Business-to-many or B2M is a marketing term for a business that sells their goods or services to other businesses as well as to consumers. Unlike B2B firms that only engage themselves with other businesses or retail firms (B2C) that only contact consumers or the end users of the product, B2M firms do both. It is important to understand that just because an organization does B2M marketing, this does not mean that they target their products and services to everyone. B2M companies, like any other type of company, have a more specific target audience.

The terms B2M, B2B and B2C are usually used when describing methods of e-commerce - the act of selling goods and services online. However, these terms can be used to describe all exchanges and interactions made by an organization, whether it is via e-commerce or not.

==B2B and B2C==
Business-to-business or B2B marketing is when organizations produce and sell their products and services to other businesses.

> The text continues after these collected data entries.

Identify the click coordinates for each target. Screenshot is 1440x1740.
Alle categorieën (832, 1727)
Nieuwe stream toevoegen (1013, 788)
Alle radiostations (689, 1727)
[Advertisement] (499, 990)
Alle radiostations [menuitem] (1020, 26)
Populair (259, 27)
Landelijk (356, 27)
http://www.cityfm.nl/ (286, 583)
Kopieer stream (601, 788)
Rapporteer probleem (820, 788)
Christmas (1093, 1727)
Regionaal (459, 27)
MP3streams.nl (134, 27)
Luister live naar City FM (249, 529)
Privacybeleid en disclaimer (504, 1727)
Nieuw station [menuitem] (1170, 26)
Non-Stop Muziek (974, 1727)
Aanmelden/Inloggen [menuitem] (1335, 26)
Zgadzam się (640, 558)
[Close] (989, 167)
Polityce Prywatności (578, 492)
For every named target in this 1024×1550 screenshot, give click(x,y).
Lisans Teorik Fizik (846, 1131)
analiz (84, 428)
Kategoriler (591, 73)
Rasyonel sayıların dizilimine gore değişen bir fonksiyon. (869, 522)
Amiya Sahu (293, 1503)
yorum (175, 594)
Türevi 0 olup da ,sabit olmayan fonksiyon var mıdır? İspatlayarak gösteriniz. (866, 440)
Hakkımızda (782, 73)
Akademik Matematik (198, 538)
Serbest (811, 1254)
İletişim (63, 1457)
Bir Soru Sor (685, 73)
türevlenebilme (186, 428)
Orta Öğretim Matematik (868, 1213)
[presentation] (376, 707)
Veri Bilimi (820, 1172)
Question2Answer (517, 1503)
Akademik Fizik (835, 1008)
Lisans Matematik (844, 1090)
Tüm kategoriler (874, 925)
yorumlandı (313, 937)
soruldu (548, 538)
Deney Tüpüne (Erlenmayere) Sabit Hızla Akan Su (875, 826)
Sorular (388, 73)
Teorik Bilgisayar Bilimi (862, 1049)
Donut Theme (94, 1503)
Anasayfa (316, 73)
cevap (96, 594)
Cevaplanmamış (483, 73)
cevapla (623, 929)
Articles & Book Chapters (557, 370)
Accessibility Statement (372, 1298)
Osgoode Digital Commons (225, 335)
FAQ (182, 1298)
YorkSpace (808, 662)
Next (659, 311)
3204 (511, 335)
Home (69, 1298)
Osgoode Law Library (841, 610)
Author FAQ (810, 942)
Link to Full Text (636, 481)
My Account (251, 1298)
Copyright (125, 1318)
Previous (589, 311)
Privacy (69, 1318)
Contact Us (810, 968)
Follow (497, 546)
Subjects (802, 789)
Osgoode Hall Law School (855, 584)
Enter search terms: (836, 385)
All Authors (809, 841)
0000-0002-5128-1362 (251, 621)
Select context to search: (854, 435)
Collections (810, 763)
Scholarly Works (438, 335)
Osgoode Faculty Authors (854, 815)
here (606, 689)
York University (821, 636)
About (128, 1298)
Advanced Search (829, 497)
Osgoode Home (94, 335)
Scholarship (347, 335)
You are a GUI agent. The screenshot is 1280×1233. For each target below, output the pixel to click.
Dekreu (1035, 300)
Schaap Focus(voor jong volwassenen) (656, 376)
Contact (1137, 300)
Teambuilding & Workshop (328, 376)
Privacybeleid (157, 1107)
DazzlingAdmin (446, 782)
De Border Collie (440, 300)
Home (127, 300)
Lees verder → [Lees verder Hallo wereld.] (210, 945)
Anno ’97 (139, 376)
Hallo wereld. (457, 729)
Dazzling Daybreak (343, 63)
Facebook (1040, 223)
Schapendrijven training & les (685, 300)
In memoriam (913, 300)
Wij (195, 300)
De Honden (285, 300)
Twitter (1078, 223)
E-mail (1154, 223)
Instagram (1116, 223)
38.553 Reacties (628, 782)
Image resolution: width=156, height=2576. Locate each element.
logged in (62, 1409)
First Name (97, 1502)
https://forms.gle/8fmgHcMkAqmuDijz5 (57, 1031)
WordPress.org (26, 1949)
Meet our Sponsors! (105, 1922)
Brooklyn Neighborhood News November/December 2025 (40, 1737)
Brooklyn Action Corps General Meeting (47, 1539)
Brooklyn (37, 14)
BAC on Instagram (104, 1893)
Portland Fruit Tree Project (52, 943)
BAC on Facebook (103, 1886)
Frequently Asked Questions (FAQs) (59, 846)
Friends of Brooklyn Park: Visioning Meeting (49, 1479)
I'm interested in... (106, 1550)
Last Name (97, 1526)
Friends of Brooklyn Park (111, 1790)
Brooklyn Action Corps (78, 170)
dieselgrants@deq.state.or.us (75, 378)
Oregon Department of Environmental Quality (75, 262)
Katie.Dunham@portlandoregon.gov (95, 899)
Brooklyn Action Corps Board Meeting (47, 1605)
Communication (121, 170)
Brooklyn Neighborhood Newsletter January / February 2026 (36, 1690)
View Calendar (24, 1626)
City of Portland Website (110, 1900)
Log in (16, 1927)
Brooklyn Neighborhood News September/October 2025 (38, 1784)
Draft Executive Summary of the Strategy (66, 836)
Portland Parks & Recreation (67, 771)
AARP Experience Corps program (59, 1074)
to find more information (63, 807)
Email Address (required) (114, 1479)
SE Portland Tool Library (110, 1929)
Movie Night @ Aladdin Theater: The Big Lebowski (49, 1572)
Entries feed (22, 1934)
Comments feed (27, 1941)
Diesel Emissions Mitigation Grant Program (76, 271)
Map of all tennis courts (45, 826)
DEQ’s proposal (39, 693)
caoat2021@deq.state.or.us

Business-to-consumer or B2C marketing is when organizations produce and sell their goods and services directly to consumers or to the end users of the product.

==Benefits==
With a larger target-audience group, B2M companies have the opportunity of receiving more exposure and funding. These companies receive exposure from word-of-mouth marketing (from consumers) and through various business channels (from other organizations). To add to that, while B2C offers a wider pool of customers, B2B customers are more loyal. This is because customers in B2B commerce most likely have contracts and/or other long-term agreements with the company. The switching costs are also somewhat higher in a B2B relationship, contributing to longer-lasting business-customer relations. What this means is a sustainable source of income to the company. With both B2B and B2C, B2M companies get increased brand awareness through multiple channels, resulting in a company establishing itself more quickly on the market.

==Limitations==
B2M businesses have a wider target audience and/or a more varied target-audience group. This means their marketing strategies must be more diversified than the usual B2B or B2C businesses in order to appeal to all their customers. Businesses will have more say and tend to have more control over the providing company. They may demand more of the providing company such as more face-to-face meetings, customization of products and services and/or negotiation of prices. This may mean more work from the providing company. On the other hand, consumers are a less reliable source of income who need regular reminders and advertisement schemes to keep their attention. B2M companies will have to work on satisfying both groups, which may result in more workload and higher production and marketing costs.

==Examples==
An organization that does a combination of B2B and B2C is known as B2M. An example of an industry that does B2M is a book-publishing company. The working relationship between authors and publishers is a B2B relationship as neither are end users of the final product. When a book is published and sold to customers, this is a B2C relationship.

Another example of an industry that does B2M is charity-event organizers. Charity events generally want to attract wealthier individuals as well as businesses and sponsors. They advertise and sell their tickets and send invitations to individuals who wish to attend, as well as inviting large companies to donate and sponsor their cause in order to obtain as much funding and exposure as possible.